When the playground was first built, Bridgeport Elementary students gathered class photos, newspaper clippings, art work, letters, mementos, and other memorabilia that was then sealed in a section of large PVC pipe and buried in the playground.

As the students watched, Mario Martinez Sr., along with Mario, Jr., who was a Bridgeport kindergarten student the year the capsule was buried, set to work with shovels. To shouts and applause from the crowd, the two soon uncovered the large section of white pipe with sealed caps on both ends.
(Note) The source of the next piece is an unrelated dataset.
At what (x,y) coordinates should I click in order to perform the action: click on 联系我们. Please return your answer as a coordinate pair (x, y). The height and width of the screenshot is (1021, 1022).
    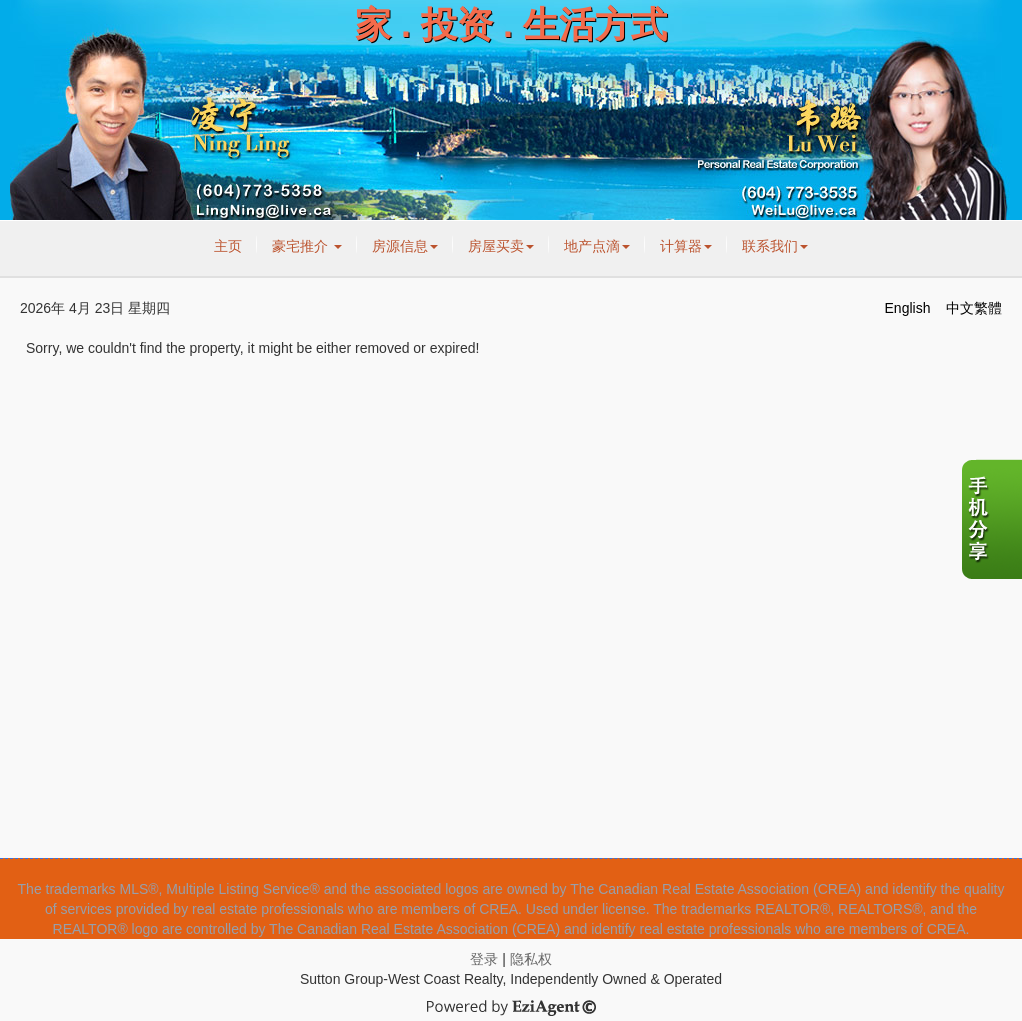
    Looking at the image, I should click on (775, 246).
With the aid of a rip saw, the end cap was removed, and the capsule’s contents revealed for the first time in a quarter century.

Bridgeport school superintendent Scott Sattler explained the history of the Mega-Mansion to the assembled students and displayed many of the capsule’s contents, occasionally acknowledging a teacher in the crowd, like Mrs. Buckingham who was on the staff when the capsule was buried 25 years ago.

Sattler said the contents of the capsule will be mounted on a display and should be ready for its public debut within a week.

New construction will increase the capacity of the elementary school on the site of the old playground, and Sattler told the students he is working hard to replace the aging wooden icon with a new playground at an adjacent site when the school addition is completed.

Sattler said a contractor will begin work in October and that, despite cost increases caused by the delayed approval of the state’s capital budget, the project is still on track to build the same square footage.

Near the conclusion of the capsule-opening ceremony, a student approached Sattler to suggest that a second time capsule be assembled and buried when the new playground is complete.